During the early 1990s, there were some attempts to innovate the genre further. Quest for Glory incorporated role-playing mechanics into a point-and-click adventure game. Betrayal at Krondor, based on author Raymond Feist’s Midkemia setting, featured a turn-based, semi-tactical system coupled with pre-determined characters and a skill-based experience system. Legends of Valour was the first sandbox style role-playing game without a non-linear plot line and would later be named as one of the primary influences of the Elder Scroll’s series.
All of the above games were criticized as role-playing games in the West upon release. Notable problems included a poor user interface, unusual gameplay mechanics, bad graphics or lack of depth found in most other CRPGs at the time. Essentially, they deviated too much from the winning formula. Even Quest for Glory was considered more of an adventure-game than a true RPG and much like Times of Lore, was relegated to “novice-level” status rather quickly.
This stagnation led to the major decline of the CRPG market. As reviewer Mark Walker put it, “During the now-infamous mid-nineties CRPG lull, the toughest dungeons were the bottomless pits of failed designs, and the fiercest beasts the deadly-dull CRPG releases.” Many issues stemmed from ballooning budgets for software development, longer development times, and heavy competition not only from other PC games, such as more fast-paced first-person-shooters and strategy titles. Tastes were also shifting to Japanese role-playing games, leaving many western RPGs with a shrinking audience. By 1997, Western RPGs were at their all time low.
This would change with a trio of games that would change the landscape once again, this time borrowing from less traditional sources. The first would be Blizzard’s Diablo, an action RPG that was heavily influenced by the roguelike Telengard from 1982. Eschewing the slower pace of a dungeon crawl, Diablo was quick and accessible, heavy on combat and action, and had a vibrant online community when it was released in 1996.

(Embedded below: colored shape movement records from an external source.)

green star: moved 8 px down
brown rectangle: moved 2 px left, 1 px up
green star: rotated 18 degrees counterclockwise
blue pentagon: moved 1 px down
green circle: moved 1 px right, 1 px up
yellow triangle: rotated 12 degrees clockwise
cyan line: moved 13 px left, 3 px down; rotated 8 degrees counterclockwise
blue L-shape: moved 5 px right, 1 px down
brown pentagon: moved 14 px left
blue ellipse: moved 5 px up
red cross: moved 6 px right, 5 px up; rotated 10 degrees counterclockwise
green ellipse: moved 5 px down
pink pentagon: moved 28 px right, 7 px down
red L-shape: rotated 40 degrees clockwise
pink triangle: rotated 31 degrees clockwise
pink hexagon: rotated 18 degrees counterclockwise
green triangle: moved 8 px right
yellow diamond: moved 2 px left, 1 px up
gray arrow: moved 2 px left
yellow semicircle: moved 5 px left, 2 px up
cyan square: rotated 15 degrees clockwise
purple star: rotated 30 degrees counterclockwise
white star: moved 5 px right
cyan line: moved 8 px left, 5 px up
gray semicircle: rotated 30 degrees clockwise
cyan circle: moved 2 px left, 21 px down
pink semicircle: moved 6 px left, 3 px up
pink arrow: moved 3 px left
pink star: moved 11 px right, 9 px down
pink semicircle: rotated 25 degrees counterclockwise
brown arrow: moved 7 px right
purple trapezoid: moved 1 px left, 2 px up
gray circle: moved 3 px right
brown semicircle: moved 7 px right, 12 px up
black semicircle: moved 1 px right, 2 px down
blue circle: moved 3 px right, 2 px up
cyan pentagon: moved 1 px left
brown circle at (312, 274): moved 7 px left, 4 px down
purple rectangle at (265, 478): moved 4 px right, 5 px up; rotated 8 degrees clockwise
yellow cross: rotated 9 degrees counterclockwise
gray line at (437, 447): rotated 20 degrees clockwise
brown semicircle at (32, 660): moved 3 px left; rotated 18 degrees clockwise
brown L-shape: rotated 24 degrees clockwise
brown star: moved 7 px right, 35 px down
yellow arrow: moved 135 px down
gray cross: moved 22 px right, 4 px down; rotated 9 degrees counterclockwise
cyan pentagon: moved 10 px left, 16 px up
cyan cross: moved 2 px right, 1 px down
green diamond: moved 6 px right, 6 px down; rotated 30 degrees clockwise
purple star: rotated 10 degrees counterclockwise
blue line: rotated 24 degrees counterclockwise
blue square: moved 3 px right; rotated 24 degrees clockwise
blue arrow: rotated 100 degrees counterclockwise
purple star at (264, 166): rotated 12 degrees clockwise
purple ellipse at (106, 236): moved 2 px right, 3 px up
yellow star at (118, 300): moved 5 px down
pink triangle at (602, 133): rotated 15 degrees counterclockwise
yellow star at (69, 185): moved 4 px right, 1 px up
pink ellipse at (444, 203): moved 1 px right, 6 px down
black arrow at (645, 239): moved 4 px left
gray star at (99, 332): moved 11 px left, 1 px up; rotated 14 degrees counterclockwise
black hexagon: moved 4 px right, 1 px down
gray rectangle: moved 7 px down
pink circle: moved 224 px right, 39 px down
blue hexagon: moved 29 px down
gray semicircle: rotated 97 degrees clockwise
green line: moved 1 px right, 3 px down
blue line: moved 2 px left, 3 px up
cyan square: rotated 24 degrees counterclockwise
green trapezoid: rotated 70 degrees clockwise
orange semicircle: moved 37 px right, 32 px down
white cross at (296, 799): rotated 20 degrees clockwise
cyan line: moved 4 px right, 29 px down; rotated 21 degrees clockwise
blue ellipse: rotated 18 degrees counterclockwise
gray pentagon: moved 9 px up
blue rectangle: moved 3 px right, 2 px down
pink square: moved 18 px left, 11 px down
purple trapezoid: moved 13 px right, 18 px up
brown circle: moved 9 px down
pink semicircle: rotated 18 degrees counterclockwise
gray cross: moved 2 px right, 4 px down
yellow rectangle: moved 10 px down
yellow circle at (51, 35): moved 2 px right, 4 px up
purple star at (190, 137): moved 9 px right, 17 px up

A year later, Interplay, with a new developer called Black Isle Studios, would release a game called Fallout. Based on a previous Interplay title called Wasteland, Fallout was set in a post-apocalyptic future ravaged by nuclear war. The game would feature an open, non-linear world, heavy emphasis on character interaction, turn-based tactical combat system, and distinct aesthetic presentation. All of this allowed Fallout to stand out and further revitalize the CRPG market with a fresh approach to the genre, both in terms of mechanics and presentation.